- Created by: Irene Wong
- Starring: Giada De Laurentiis
- Country of origin: United States
- Original language: English
- No. of seasons: 12
- No. of episodes: 212

Production
- Running time: 30 minutes

Original release
- Network: Food Network
- Release: April 5, 2003

= Everyday Italian =

Everyday Italian is a Food Network show hosted by Giada De Laurentiis. In the show, De Laurentiis taught viewers about traditional Italian cuisine with American influences.

==Production==
The show was recorded in rented homes in Malibu, Pasadena and the Pacific Palisades, rather than a traditional set. All of the cooking on the show was shot live on set during an initial run and later the close up shots were recorded during a second run.

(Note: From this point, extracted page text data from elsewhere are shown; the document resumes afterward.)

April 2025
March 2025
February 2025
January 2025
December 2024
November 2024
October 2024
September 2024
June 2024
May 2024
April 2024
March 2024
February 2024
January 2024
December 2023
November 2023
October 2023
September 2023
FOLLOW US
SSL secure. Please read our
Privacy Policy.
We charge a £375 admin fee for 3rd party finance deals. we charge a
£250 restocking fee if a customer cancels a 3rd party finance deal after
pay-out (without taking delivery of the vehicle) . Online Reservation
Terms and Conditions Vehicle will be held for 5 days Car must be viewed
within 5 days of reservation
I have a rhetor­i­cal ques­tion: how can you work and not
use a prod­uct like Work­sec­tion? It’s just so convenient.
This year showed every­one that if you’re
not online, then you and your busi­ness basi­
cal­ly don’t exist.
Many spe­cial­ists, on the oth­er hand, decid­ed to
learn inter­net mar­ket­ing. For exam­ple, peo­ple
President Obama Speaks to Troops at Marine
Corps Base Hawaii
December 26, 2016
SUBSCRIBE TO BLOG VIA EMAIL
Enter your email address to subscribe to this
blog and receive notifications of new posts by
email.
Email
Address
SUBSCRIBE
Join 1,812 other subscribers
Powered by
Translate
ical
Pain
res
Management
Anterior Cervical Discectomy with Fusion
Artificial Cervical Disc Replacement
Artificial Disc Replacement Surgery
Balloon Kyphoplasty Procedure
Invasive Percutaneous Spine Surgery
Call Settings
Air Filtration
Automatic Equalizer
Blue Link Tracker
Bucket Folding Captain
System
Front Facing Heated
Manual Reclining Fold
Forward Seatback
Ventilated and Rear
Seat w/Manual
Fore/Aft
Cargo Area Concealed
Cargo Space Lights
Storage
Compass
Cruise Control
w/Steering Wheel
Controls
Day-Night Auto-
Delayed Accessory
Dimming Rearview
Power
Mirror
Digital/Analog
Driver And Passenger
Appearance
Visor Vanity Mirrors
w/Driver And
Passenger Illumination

De Laurentiis often featured family members in episodes, most notably her husband, fashion designer Todd Thompson. Her mother, aunt, brother, and sister also appeared in several episodes, occasionally working with De Laurentiis in the kitchen. Giada's Aunt Raffy was the family member featured most often on the show; bringing recipes for such specialties as Chestnut Stuffing and Turkey Tonnato. Just before the birth of her first child in February 2008, De Laurentis made an announcement on the Food Network website that the show was no longer being produced.

==Awards and honors==
The show was nominated for two Daytime Emmy Awards in 2006, as well as in 2007. Giada de Laurentis won a Daytime Emmy Award for Outstanding Lifestyle Host, and the series won the Daytime Emmy Award for Outstanding Lifestyle Program in 2008.

The show has also given rise to other shows starring De Laurentiis, including Giada's Weekend Getaways, Behind the Bash, and a number of specials, including Giada's Italian Holiday, featuring chef Mario Batali.

The success of Everyday Italian has led to the publication of three related cookbooks, Everyday Italian: 125 Simple and Delicious Recipes, Giada's Family Dinners, and Everyday Pasta.